Bayerns Ministerpräsident Horst Seehofer (CSU) forderte jetzt eine unbefristete Verlängerung der Laufzeit für Atomkraftwerke.

Berlin. Der Streit um das Tempo des Atomausstiegs wird für die Union immer mehr zur Zerreißprobe. Bayerns Ministerpräsident Horst Seehofer (CSU) forderte jetzt eine unbefristete Verlängerung der Laufzeit für Atomkraftwerke (AKW). Im Bundestag ging am Freitag der Chef der CDU/CSU-Mittelständler, Michael Fuchs, mit seiner Warnung vor einem baldigen Wechsel von Atom- auf Ökostrom erneut auf Distanz zu Bundesumweltminister Norbert Röttgen (CDU). Dieser hatte einen Ausstieg aus der Atomenergie bis 2030 ins Spiel gebracht. Dagegen stellten sich im Plenum die Fachleute der schwarz-gelben Koalition weitgehend hinter Röttgen.

Sie plädierten wie die Opposition für einen beschleunigten „Übergang ins Zeitalter der erneuerbarer Energien“, womit eine nur begrenzte Verlängerung der Atommeiler-Laufzeiten über 2022 hinaus angestrebt wird. Fuchs' Positionspapier mit einem Plädoyer für ein vorläufiges Festhalten an der Kernenergie blieb nahezu unbeachtet.

Seehofer sagte (CSU) der „Rheinischen Post“ (Samstag): „So lange ein Kernkraftwerk sicher ist, sollte es am Netz sein dürfen. Ich habe keine Lust, ein sicheres Kernkraftwerk abzuschalten, um dann den Strom aus ausländischen Meilern zu importieren.“ Gegen ein vorzeitiges Abschalten von Kernkraftwerken kündigte er Widerstand an. Die Koalition solle sich auf das Vereinbarte konzentrieren.

Zuvor hatte Fuchs in einem Positionspapier eine Abschaltung der Kernkraftwerke bis 2030 als derzeit „nicht verantwortbar“ zurückgewiesen. Wind- und Sonnenenergie seien von Wetterlagen noch zu stark abhängig und nicht speicherbar, heißt es in dem der Deutschen Presse-Agentur dpa vorliegenden Papier. Röttgen nahm wegen einer mehrtägigen Umweltministerdebatte auf der indonesischen Insel Bali nicht an der Debatte teil.

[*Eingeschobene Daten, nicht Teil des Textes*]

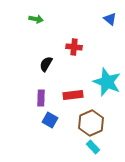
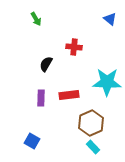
green arrow: rotated 48 degrees clockwise
cyan star: rotated 20 degrees counterclockwise
red rectangle: moved 4 px left
blue square: moved 18 px left, 21 px down
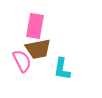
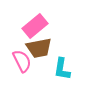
pink rectangle: rotated 40 degrees clockwise
brown trapezoid: moved 1 px right, 1 px up
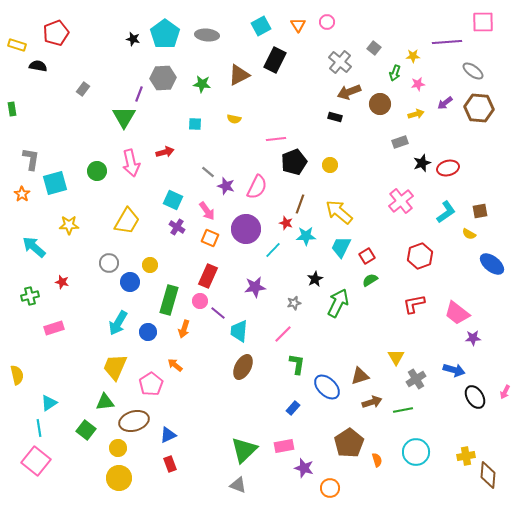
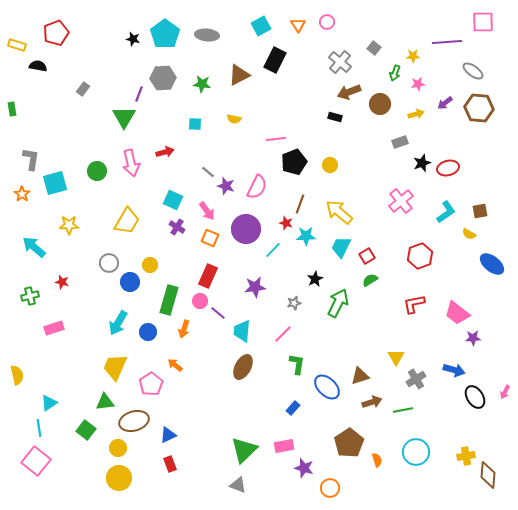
cyan trapezoid at (239, 331): moved 3 px right
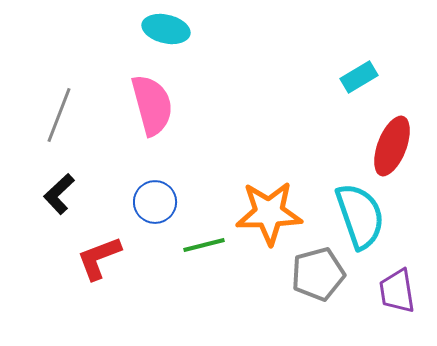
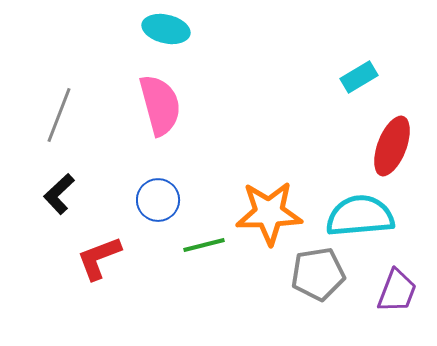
pink semicircle: moved 8 px right
blue circle: moved 3 px right, 2 px up
cyan semicircle: rotated 76 degrees counterclockwise
gray pentagon: rotated 6 degrees clockwise
purple trapezoid: rotated 150 degrees counterclockwise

Union und FDP wollen am Vorrang der Einspeisung von Ökostrom ins Stromnetz festhalten. Mit dem angestrebten Ausbau der Erneuerbaren Energien müssten Atom- und Kohlestrom allmählich weichen, stellten die Umweltpolitiker Maria Flachsbarth (CDU) und Michael Kauch (FDP) fest. Laut Kauch soll die Solarenergie in Deutschland durch den Bau solarthermischer Kraftwerke in Kooperationen mit nordafrikanischen Staaten (zum Beispiel das Wüstenprojekt Desertec) enormen Zuwachs bekommen. „Die werden notwendig sein, um Solarkraft wirklich in großen Mengen in unseren Energiemix zu bringen.“

Flachsbarth sagte, mit der Opposition gebe es den „Konsens, dass die erneuerbaren Energien den Hauptanteil der Energien übernehmen sollen in einem dynamischen Energiemix, wo die konventionellen Energieträger durch die erneuerbaren ersetzt werden“. Dabei würden Versorgungs-Sicherheit, Wirtschaftlichkeit und Umweltverträglichkeit gewährleistet. Darauf stelle auch die Ökoenergie-Reform 2012 ab. Die Überarbeitung der Förderung diene der Entlastung der Verbraucher und der schnelleren Marktreife der Erneuerbaren. Für den Musterhaushalt mit einem Monatsverbrauch von 3500 Kilowattstunden bedeute die Förderung nur eine Belastung von 3,25 Euro.

Die Opposition wies die geplante Laufzeiten-Verlängerung für Kernkraftwerke zurück und forderte mehr Tempo beim Ausbau der erneuerbaren Energien. Dirk Becker von der SPD beklagte die jetzigen Einschnitte in die Solarförderung, die von der Koalition als Eindämmung einer „Überförderung“ verteidigt wurde. Die Vize- Vorsitzende der Grünen, Bärbel Höhn, erklärte: „Die Laufzeiten- Verlängerungen werden den Ausbau der erneuerbaren Energien massiv behindern.“ Das habe auch Röttgen eingeräumt.